In China, the substantial freeing of many prices,
particularly those of agricultural and similar goods, has not been accompanied
by the privatization of the banking system. As I understand it, the Chinese
government indirectly determines what happens to the money supply through the
credits it grants state enterprises. The results include a rapid increase in
the quantity of money and, not surprisingly, a rapid upward pressure on prices,
so that inflation, both open and repressed, has reared its ugly head.”
I said :
“In the trip’s most dramatic development, you received word
that Zhao Ziyang the Communist Party General Secretary had requested to meet
with you. What did you discuss?”
Milton said:
“Zhao laid out the challenges facing China’s economy, what
they intended to do in carrying the reform further was to reduce the number of
prices that are under the dual-track system and state control. However, just as
they were ready to go a step further toward price reform, they were faced with
difficult problems, especially sizable inflation. He asked my assessment of the
effects of inflation. Can the people take such a shock, both economically and
psychologically? Then he raised an even more fundamental question: ‘Why did
inflation occur in China?’
I pointed to the dual-track system as one cause of inflation
because it produced so many inefficiencies in the economy, from queuing to
shortages, and pumped up prices in the sectors that were open to the market
forces of supply and demand. I was similarly dismissive of other ‘halfway’measures
that delayed what I saw as the only real solution: full privatization and
marketization.
The conversation continued, touching on proposed reforms to
exchange rates, state-owned enterprise management, and the central government’s
authority over the economy. Zhao begged me to understand China’s special
circumstances: without a developed banking system, China could not tighten the
money supply to control inflation, as the U.S. Federal Reserve does. But I continued
to push for immediate, sweeping market reforms.
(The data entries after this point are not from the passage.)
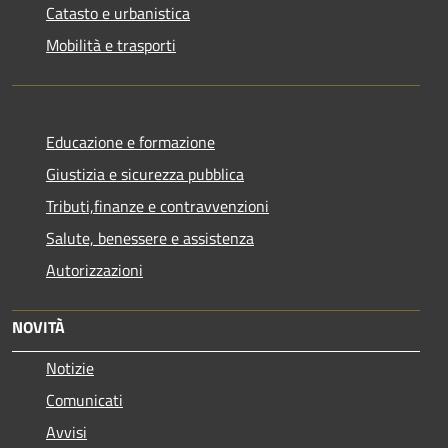
Catasto e urbanistica
Mobilità e trasporti
Educazione e formazione
Giustizia e sicurezza pubblica
Tributi,finanze e contravvenzioni
Salute, benessere e assistenza
Autorizzazioni
NOVITÀ
Notizie
Comunicati
Avvisi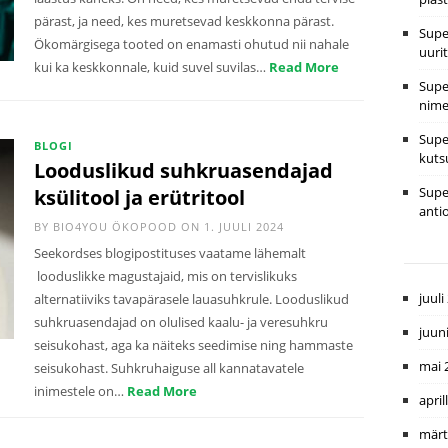
pärast, ja need, kes muretsevad keskkonna pärast.
Supe
Ökomärgisega tooted on enamasti ohutud nii nahale
uuri
kui ka keskkonnale, kuid suvel suvilas…
Read More
Supe
nime
Supe
BLOGI
kuts
Looduslikud suhkruasendajad
Supe
ksülitool ja erütritool
anti
BY
BIO4YOU ÖKOPOOD
ON 1. JUULI 2024
Seekordses blogipostituses vaatame lähemalt
looduslikke magustajaid, mis on tervislikuks
juuli
alternatiiviks tavapärasele lauasuhkrule. Looduslikud
suhkruasendajad on olulised kaalu- ja veresuhkru
juun
seisukohast, aga ka näiteks seedimise ning hammaste
mai 
seisukohast. Suhkruhaiguse all kannatavatele
inimestele on…
Read More
april
märt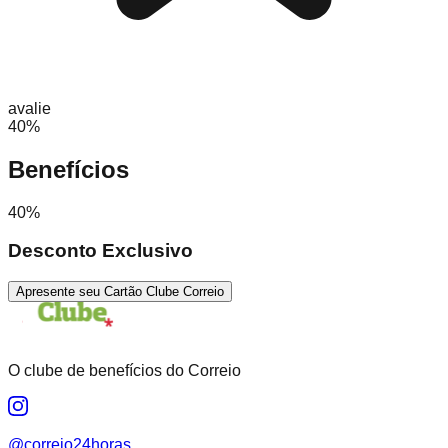
avalie
40%
Benefícios
40%
Desconto Exclusivo
Apresente seu Cartão Clube Correio
O clube de benefícios do Correio
@correio24horas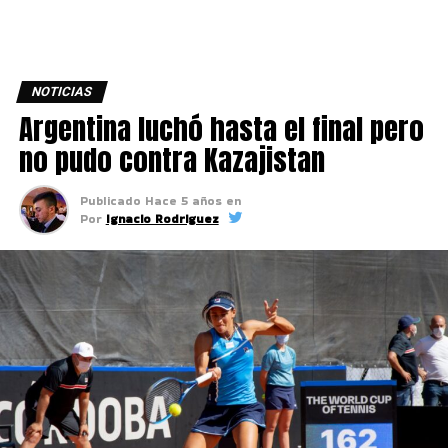
NOTICIAS
Argentina luchó hasta el final pero
no pudo contra Kazajistan
Publicado
Hace 5 años
en
Por
Ignacio Rodriguez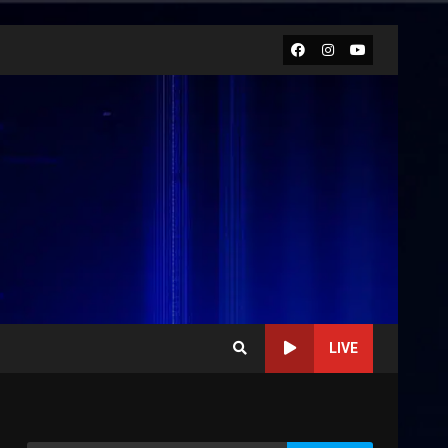
Facebook
Instagram
Youtube
LIVE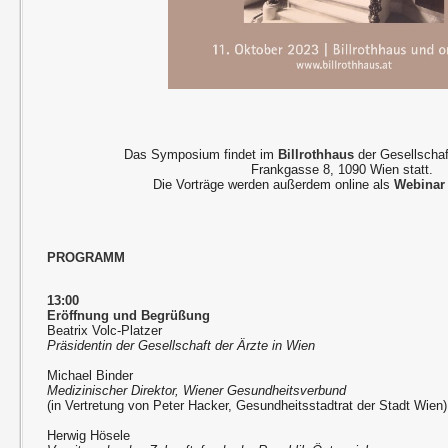
Das Symposium findet im
Billrothhaus
der Gesellschaf
Frankgasse 8, 1090 Wien statt.
Die Vorträge werden außerdem online als
Webinar
PROGRAMM
13:00
Eröffnung und Begrüßung
Beatrix Volc-Platzer
Präsidentin der Gesellschaft der Ärzte in Wien
Michael Binder
Medizinischer Direktor, Wiener Gesundheitsverbund
(in Vertretung von Peter Hacker, Gesundheitsstadtrat der Stadt Wien)
Herwig Hösele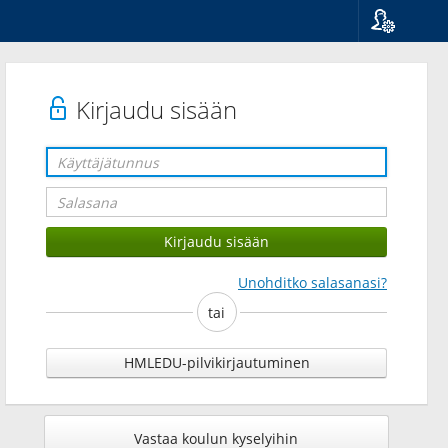
Kieli
Suomi
Svenska
Kirjaudu sisään
English
Unohditko salasanasi?
tai
HMLEDU-pilvikirjautuminen
Vastaa koulun kyselyihin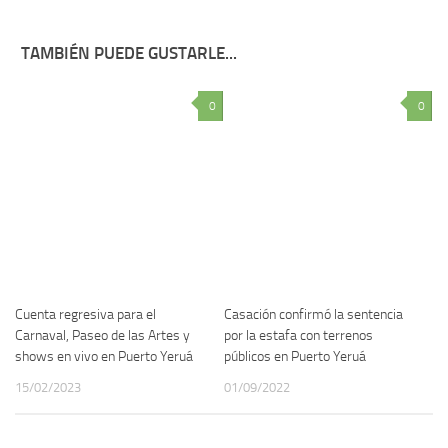
TAMBIÉN PUEDE GUSTARLE...
0
0
Cuenta regresiva para el
Casación confirmó la sentencia
Carnaval, Paseo de las Artes y
por la estafa con terrenos
shows en vivo en Puerto Yeruá
públicos en Puerto Yeruá
15/02/2023
01/09/2022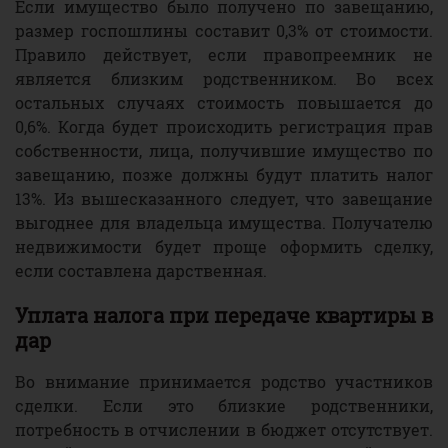
Если имущество было получено по завещанию,
размер госпошлины составит 0,3% от стоимости.
Правило действует, если правопреемник не
является близким родственником. Во всех
остальных случаях стоимость повышается до
0,6%. Когда будет происходить регистрация прав
собственности, лица, получившие имущество по
завещанию, позже должны будут платить налог
13%. Из вышесказанного следует, что завещание
выгоднее для владельца имущества. Получателю
недвижимости будет проще оформить сделку,
если составлена дарственная.
Уплата налога при передаче квартиры в
дар
Во внимание принимается родство участников
сделки. Если это близкие родственники,
потребность в отчислении в бюджет отсутствует.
After nearly two hours of
heated exchanges, we ended the conversation with no consensus on the best path
for China.”
I said:
“Even so, you were welcomed back to China in 1993 for
official meetings. How did you see China that time?”
Milton said:
“Traveling to Shanghai and Beijing I was astonished at the
rapid pace of development in China. At the end of the trip, I returned to the
Great Hall of the People, the site of my fateful encounter with Zhao Ziyang, to
meet with China’s new president, Jiang Zemin. He delivered what I perceived as
a canned speech about the successes and challenges of the Chinese economy, and
the meeting ended quickly. I conjecture that Jiang Zemin did not really want to
hear what we had to say.”
I said:
“Thank you Milton for this great interview.”
THE END
This is an imaginary interview in memory of Milton Friedman.